- Official poster
- Directed by: P. N. Ramachandra Rao
- Written by: P. N. Ramachandra Rao
- Produced by: P. N. Ramachandra Rao
- Starring: J. D. Chakravarthy Ramesh Aravind Meera Vasudevan Neha Pendse
- Cinematography: M. V. Raghu
- Edited by: Kotagiri Venkateswara Rao
- Music by: Vandemataram Srinivas
- Production company: Gayatri Kala Chitra
- Release date: 21 February 2003;
- Country: India
- Language: Telugu

= Golmaal (2003 film) =

Golmaal is a 2003 Indian Telugu-language comedy film directed, produced and written by P. N. Ramachandra Rao and starring J. D. Chakravarthy, Ramesh Aravind, Meera Vasudevan and Neha Pendse. This film is a remake of the Malayalam film Malappuram Haji Mahanaya Joji (1994).

== Production ==
Meera Vasudevan, whose Hindi film was yet to release, debuted in Telugu cinema with this film.

== Soundtrack ==
The music was composed by Vandemataram Srinivas.

Track listing
| No. | Title | Singer(s) | Length |
|---|---|---|---|
| 1. | "Aho Aho Khajaraho" | Sunitha, S. P. Balasubrahmanyam | 5:42 |
| 2. | "Ammayilo" | Devi Sri Prasad, Nishma | 4:25 |
| 3. | "Muyraa Text Book" | Ramana, chorus | 4:44 |
| 4. | "Nijam Nijam" | Karthik, Ramana | 5:17 |
| 5. | "Neredi Kallanta" | Karthik, Usha | 4:31 |
| Total length: |  |  | 24:39 |

== Reception ==
Gudipoodi Srihari of The Hindu opined that "this film too is quite entertaining with a sort of comedy of errors". Jeevi of Idlebrain.com said that "This film has nothing special to offer.

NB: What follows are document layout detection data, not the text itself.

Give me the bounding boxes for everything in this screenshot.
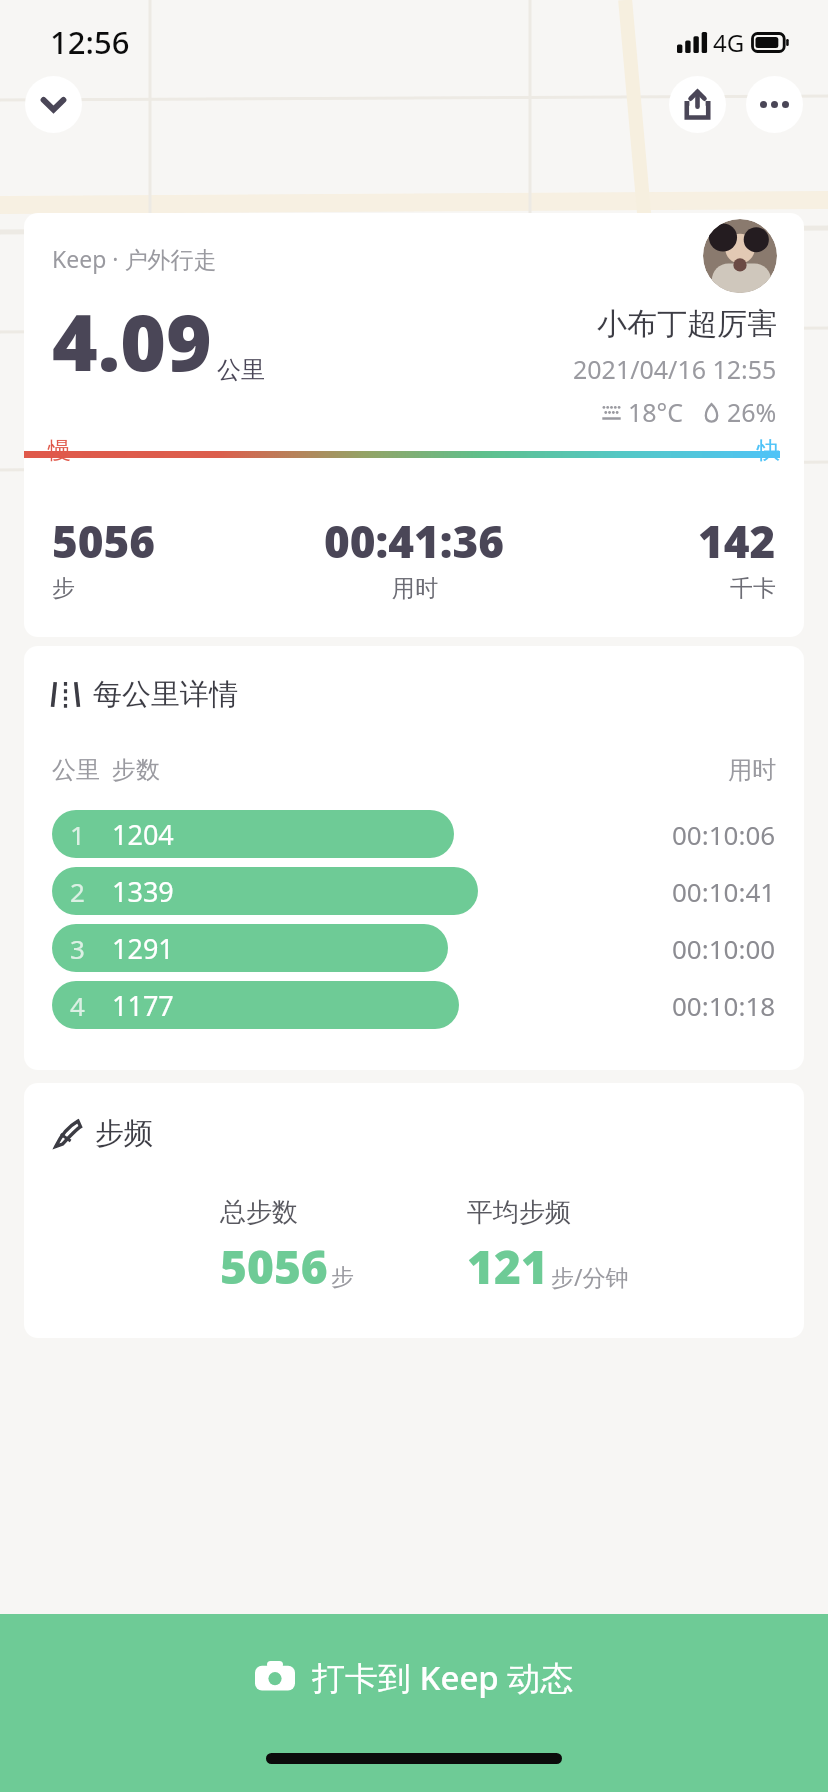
staticText: 快 [757, 436, 780, 465]
staticText: 步数 [112, 755, 160, 785]
button[interactable]: Collapse [25, 76, 82, 133]
staticText: 5056 [52, 511, 156, 571]
staticText: 121 [467, 1235, 548, 1298]
staticText: 2021/04/16 12:55 [573, 352, 777, 386]
staticText: 打卡到 Keep 动态 [312, 1655, 574, 1700]
staticText: 公里 [217, 355, 265, 385]
staticText: 用时 [392, 574, 438, 603]
staticText: 4G [713, 26, 745, 59]
staticText: 每公里详情 [93, 676, 238, 713]
staticText: 慢 [48, 436, 71, 465]
button[interactable]: 1 [52, 809, 776, 859]
staticText: 12:56 [50, 21, 130, 63]
button[interactable]: 打卡到 Keep 动态 [0, 1614, 828, 1740]
button[interactable]: Share [669, 76, 726, 133]
button[interactable]: 每公里详情 [24, 646, 804, 1070]
staticText: 4 [70, 988, 85, 1023]
staticText: 3 [70, 931, 85, 966]
button[interactable]: 步频 [24, 1083, 804, 1338]
staticText: 5056 [220, 1235, 328, 1298]
staticText: 00:10:00 [672, 931, 776, 966]
staticText: 平均步频 [467, 1196, 571, 1229]
staticText: 1339 [112, 873, 174, 910]
staticText: 小布丁超厉害 [597, 305, 777, 343]
button[interactable]: 2 [52, 866, 776, 916]
button[interactable]: 3 [52, 923, 776, 973]
staticText: 总步数 [220, 1196, 298, 1229]
button[interactable]: Profile photo [703, 219, 777, 293]
staticText: 00:10:06 [672, 817, 776, 852]
staticText: 00:10:18 [672, 988, 776, 1023]
staticText: 1291 [112, 930, 174, 967]
staticText: 26% [727, 395, 777, 429]
button[interactable]: Keep · 户外行走 [24, 213, 804, 637]
staticText: 00:10:41 [672, 874, 776, 909]
staticText: 千卡 [730, 574, 776, 603]
staticText: Keep · 户外行走 [52, 243, 217, 274]
staticText: 00:41:36 [324, 511, 505, 571]
staticText: 步/分钟 [551, 1261, 629, 1292]
staticText: 142 [698, 511, 776, 571]
staticText: 1204 [112, 816, 174, 853]
button[interactable]: More options [746, 76, 803, 133]
staticText: 18°C [628, 395, 684, 429]
staticText: 步频 [95, 1115, 153, 1152]
staticText: 步 [331, 1263, 354, 1292]
staticText: 公里 [52, 755, 100, 785]
staticText: 1 [70, 817, 85, 852]
staticText: 用时 [728, 755, 776, 785]
staticText: 步 [52, 574, 75, 603]
staticText: 2 [70, 874, 85, 909]
staticText: 4.09 [52, 288, 212, 394]
staticText: 1177 [112, 987, 174, 1024]
button[interactable]: 4 [52, 980, 776, 1030]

At the same time, it is not boring. It's an average flick that provides good time pass". Manju Latha Kalanidhi of Full Hyderabad criticised the film and gave the film a rating of five out of ten. Telugu Cinema wrote "First of the movie is neither boring nor interesting, it just goes on and the director had given a better treatment in the second half compared to first half".